++++ Recorded data
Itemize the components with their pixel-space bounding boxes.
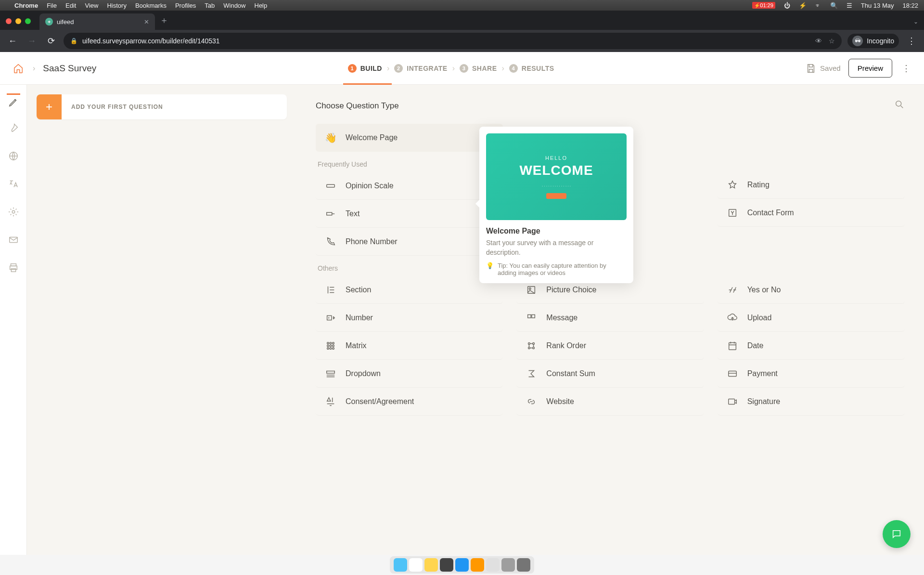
qtype-message[interactable]: Message: [516, 304, 704, 332]
survey-title[interactable]: SaaS Survey: [43, 63, 96, 74]
saved-indicator: Saved: [806, 63, 841, 74]
dock-app[interactable]: [471, 558, 484, 572]
tab-overview-icon[interactable]: ⌄: [913, 18, 918, 25]
menu-help[interactable]: Help: [255, 2, 268, 9]
search-icon[interactable]: [894, 99, 905, 112]
menubar-date[interactable]: Thu 13 May: [861, 2, 894, 9]
minimize-window-icon[interactable]: [15, 18, 21, 24]
qtype-dropdown[interactable]: Dropdown: [316, 360, 503, 388]
menu-bookmarks[interactable]: Bookmarks: [135, 2, 167, 9]
dock-app[interactable]: [501, 558, 515, 572]
qtype-icon: [525, 312, 538, 324]
picker-title: Choose Question Type: [316, 101, 399, 111]
qtype-welcome-page[interactable]: 👋 Welcome Page: [316, 124, 503, 152]
dock-app[interactable]: [440, 558, 453, 572]
qtype-text[interactable]: Text: [316, 200, 503, 228]
more-menu-icon[interactable]: ⋮: [900, 63, 912, 74]
qtype-signature[interactable]: Signature: [718, 388, 905, 416]
reload-button[interactable]: ⟳: [44, 36, 58, 46]
eye-off-icon[interactable]: 👁: [815, 37, 822, 45]
globe-icon[interactable]: [7, 149, 20, 163]
settings-icon[interactable]: [7, 205, 20, 219]
step-build[interactable]: 1 BUILD: [348, 64, 382, 73]
qtype-contact-form[interactable]: Contact Form: [718, 199, 905, 227]
dock-app[interactable]: [394, 558, 407, 572]
step-integrate[interactable]: 2 INTEGRATE: [394, 64, 447, 73]
brush-icon[interactable]: [7, 121, 20, 135]
qtype-icon: [324, 284, 337, 296]
qtype-number[interactable]: Number: [316, 304, 503, 332]
frequently-used-label: Frequently Used: [318, 160, 503, 168]
add-question-button[interactable]: +: [37, 94, 62, 119]
svg-point-6: [896, 101, 901, 106]
print-icon[interactable]: [7, 261, 20, 274]
translate-icon[interactable]: [7, 177, 20, 191]
menu-edit[interactable]: Edit: [65, 2, 76, 9]
svg-point-19: [327, 347, 329, 349]
mail-icon[interactable]: [7, 233, 20, 247]
bookmark-star-icon[interactable]: ☆: [829, 37, 835, 45]
dock-app[interactable]: [486, 558, 500, 572]
menubar-app[interactable]: Chrome: [14, 2, 38, 9]
power-icon[interactable]: ⚡: [799, 2, 807, 9]
close-window-icon[interactable]: [6, 18, 12, 24]
phone-icon: [324, 235, 337, 248]
chevron-right-icon: ›: [33, 64, 35, 73]
home-icon[interactable]: [12, 62, 25, 75]
qtype-phone[interactable]: Phone Number: [316, 228, 503, 256]
menu-profiles[interactable]: Profiles: [175, 2, 196, 9]
macos-menubar: Chrome File Edit View History Bookmarks …: [0, 0, 924, 11]
window-controls[interactable]: [6, 18, 31, 24]
qtype-section[interactable]: Section: [316, 276, 503, 304]
qtype-icon: [324, 340, 337, 352]
qtype-rank-order[interactable]: Rank Order: [516, 332, 704, 360]
form-icon: [726, 207, 739, 219]
wifi-icon[interactable]: ᯤ: [815, 2, 821, 9]
menu-tab[interactable]: Tab: [205, 2, 215, 9]
svg-rect-2: [9, 237, 17, 243]
control-center-icon[interactable]: ☰: [847, 2, 852, 9]
chrome-menu-button[interactable]: ⋮: [905, 36, 918, 46]
qtype-consent-agreement[interactable]: Consent/Agreement: [316, 388, 503, 416]
maximize-window-icon[interactable]: [25, 18, 31, 24]
qtype-yes-or-no[interactable]: Yes or No: [718, 276, 905, 304]
svg-rect-5: [11, 269, 15, 272]
preview-button[interactable]: Preview: [848, 59, 892, 78]
status-icon[interactable]: ⏻: [784, 2, 790, 9]
forward-button[interactable]: →: [25, 36, 38, 46]
add-question-card[interactable]: + ADD YOUR FIRST QUESTION: [37, 94, 287, 119]
edit-icon[interactable]: [7, 93, 20, 107]
menu-view[interactable]: View: [85, 2, 98, 9]
menubar-time[interactable]: 18:22: [902, 2, 918, 9]
svg-point-23: [528, 347, 530, 349]
chevron-right-icon: ›: [387, 64, 389, 73]
svg-rect-26: [729, 342, 736, 350]
qtype-upload[interactable]: Upload: [718, 304, 905, 332]
dock-app[interactable]: [517, 558, 530, 572]
back-button[interactable]: ←: [6, 36, 19, 46]
address-bar[interactable]: 🔒 uifeed.surveysparrow.com/builder/edit/…: [64, 33, 842, 49]
menu-history[interactable]: History: [107, 2, 126, 9]
dock-app[interactable]: [424, 558, 438, 572]
dock-app[interactable]: [409, 558, 423, 572]
menu-file[interactable]: File: [47, 2, 57, 9]
browser-tab[interactable]: ✦ uifeed ✕: [39, 13, 155, 30]
intercom-chat-button[interactable]: [883, 520, 911, 548]
step-results[interactable]: 4 RESULTS: [509, 64, 554, 73]
incognito-chip[interactable]: 🕶 Incognito: [847, 34, 899, 48]
dock-app[interactable]: [455, 558, 469, 572]
qtype-matrix[interactable]: Matrix: [316, 332, 503, 360]
build-steps: 1 BUILD › 2 INTEGRATE › 3 SHARE › 4 RESU…: [348, 64, 554, 73]
qtype-opinion-scale[interactable]: Opinion Scale: [316, 172, 503, 200]
menu-window[interactable]: Window: [223, 2, 245, 9]
qtype-constant-sum[interactable]: Constant Sum: [516, 360, 704, 388]
close-tab-icon[interactable]: ✕: [144, 18, 149, 26]
qtype-website[interactable]: Website: [516, 388, 704, 416]
qtype-payment[interactable]: Payment: [718, 360, 905, 388]
step-share[interactable]: 3 SHARE: [460, 64, 497, 73]
search-icon[interactable]: 🔍: [830, 2, 838, 9]
new-tab-button[interactable]: ＋: [160, 14, 168, 26]
qtype-rating[interactable]: Rating: [718, 171, 905, 199]
qtype-date[interactable]: Date: [718, 332, 905, 360]
qtype-icon: [525, 367, 538, 380]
++++++++
▶ [Work item]: Please give the number of lines with "menubar" in the entries above, and write no other text.

▶ [Result of the task]: 4